Bhramari (Bee breath): Inhale smoothly, on exhaling make a low or medium humming sound as long as it is comfortable. (Calming, focusing effect, helps process mental chatter. You can use a higher pitch or increase the volume for a more stimulating effect. This works well for switching from loud to quiet, or from high to low notes for a more grounding effect. many.

Refining Technique

Breathing exercises like Kapalbhati and Bhastrika involve fast and strong breathing, therefore they are considered a cleansing practice rather than pranayama. Both techniques are facilitated by repeated lower abdominal contractions and are usually performed in a sitting position.

Example:
  1. Kapalbhati (Skull shines): Inhale quickly, relax the stomach; As you exhale quickly and forcefully contract your stomach, forcing air out through both nostrils.
  2. Bhastrika (Bellow Breath): Inhale quickly through the left nostril, while exhaling tighten the stomach and force the air out through the left nostril. Continue, alternating sides.

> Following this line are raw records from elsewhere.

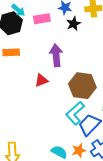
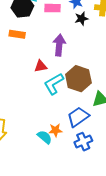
cyan L-shape: (75, 113) -> (54, 84), moved
orange star: (79, 151) -> (55, 130), moved

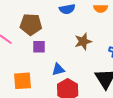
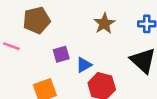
purple square: (39, 47) -> (61, 54), moved

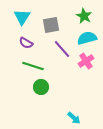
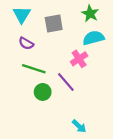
purple line: (62, 49) -> (66, 82), moved
pink cross: (86, 61) -> (79, 59), moved

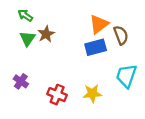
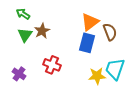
blue rectangle: (96, 47) -> (87, 43), turned -60
yellow star: (92, 93) -> (97, 76), moved
red cross: (57, 95) -> (52, 65), moved

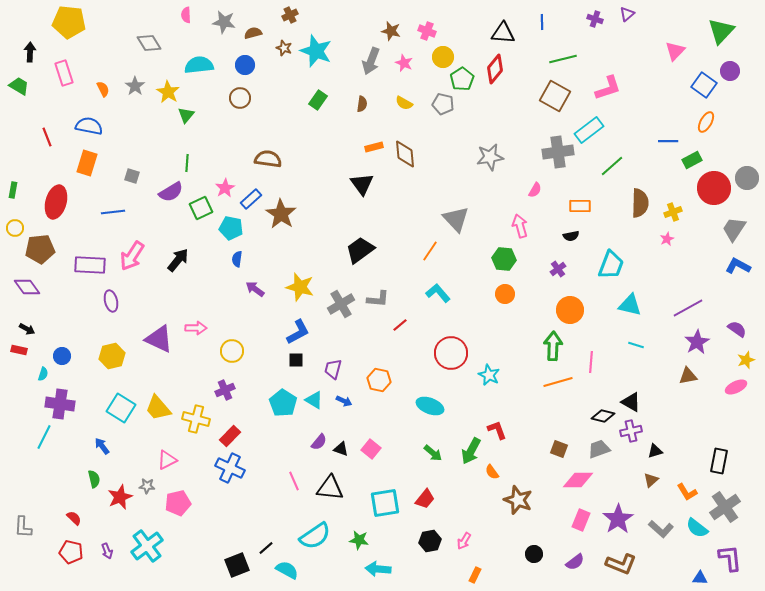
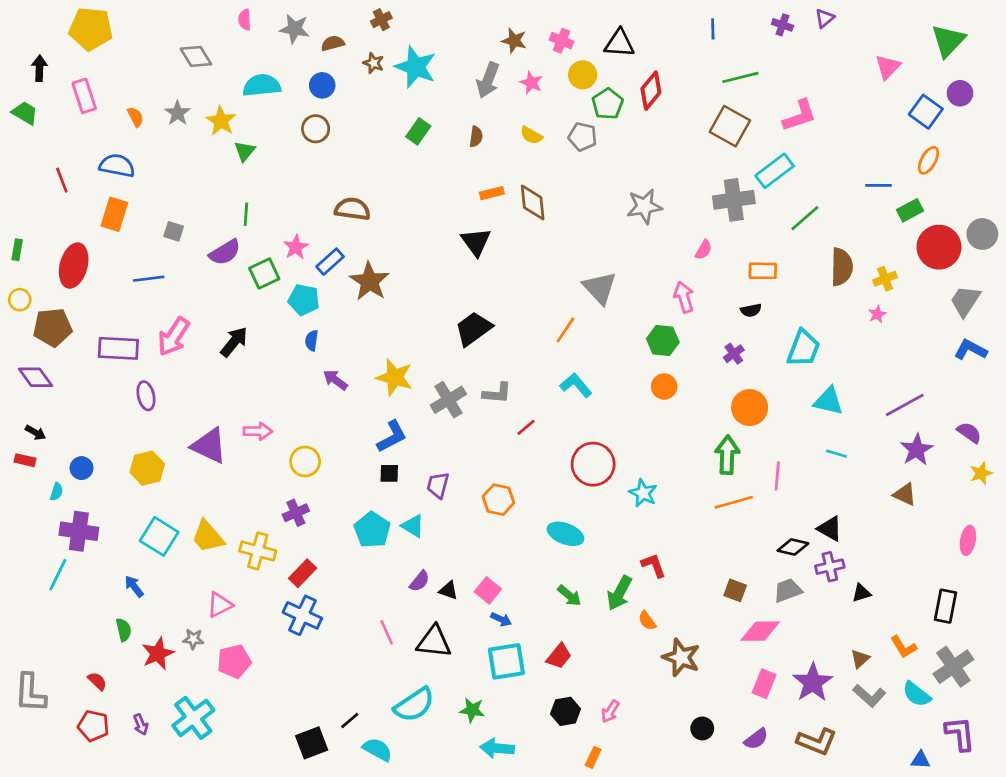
black triangle: (503, 33) -> (619, 43), moved
brown triangle: (688, 376) -> (905, 494), turned 36
pink ellipse: (736, 387) -> (968, 540), moved, turned -55
blue arrow: (344, 401) -> (501, 619), moved
brown triangle: (651, 480) -> (860, 659), moved
gray L-shape: (23, 527) -> (30, 693), size x1.4
orange rectangle: (475, 575) -> (593, 757), moved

Both exercises have a warming effect, they can help increase control over your abdominal muscles, clear your sinuses, potentially increase your metabolic rate and to facilitate certain mental states.

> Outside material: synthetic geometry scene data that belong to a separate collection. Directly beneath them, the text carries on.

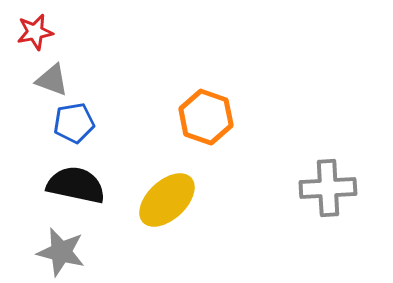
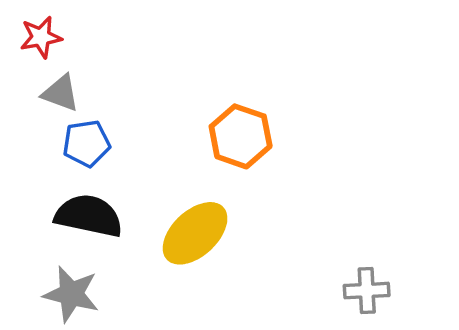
gray cross: (328, 188) -> (367, 291), moved, size x0.7

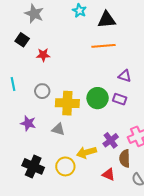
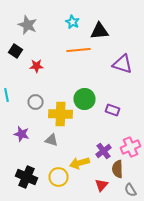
orange line: (104, 46) -> (78, 50), moved
purple triangle: (125, 76) -> (122, 64), moved, size x1.5
green circle: (98, 98) -> (84, 99), moved
red triangle: (109, 175) -> (102, 185), turned 48

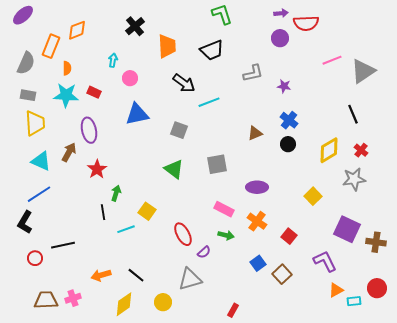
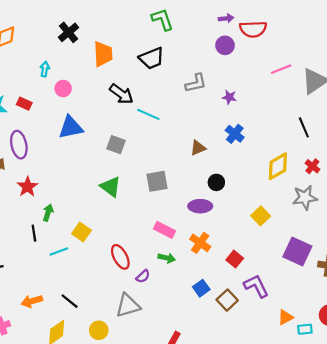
cyan line: (209, 102) -> (148, 114), turned 45
black circle: (288, 144) -> (216, 182), moved
purple L-shape: (325, 261) -> (256, 286), moved

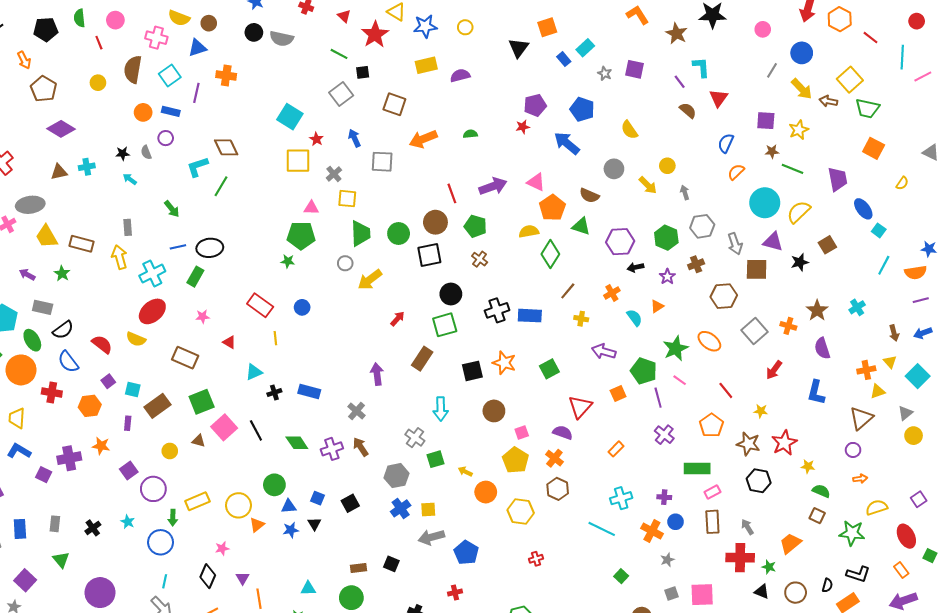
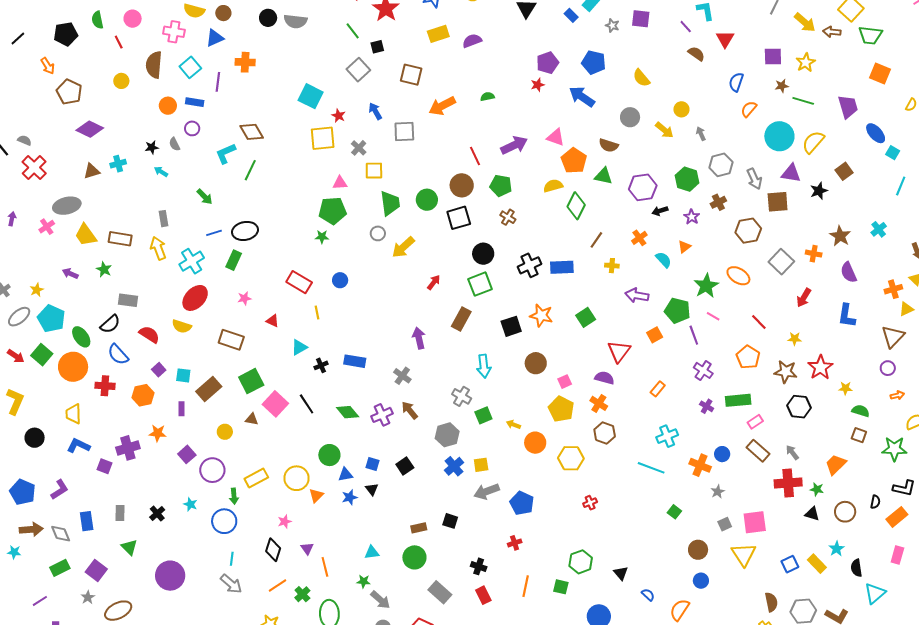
green line: (339, 54) -> (353, 31), turned 30
gray rectangle: (43, 307) -> (128, 300), moved
purple cross: (664, 497) -> (707, 406), moved, turned 32
brown rectangle: (712, 522) -> (758, 451), turned -40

When we start working with the breath, it is easy to get lost in the sea of ​​possibilities. There are so many different buffet techniques, that it might be tempting to try a little of everything. And there is some value in experimentation, but the main point in working with the breath is consistency. 
So it is best to start with the basics and understand them first. Then you can choose a ratio or technique that can be useful for your current situation and/or condition and stick with it for a while. Work with it for some time and make sure that the rest of your yoga practice supports it.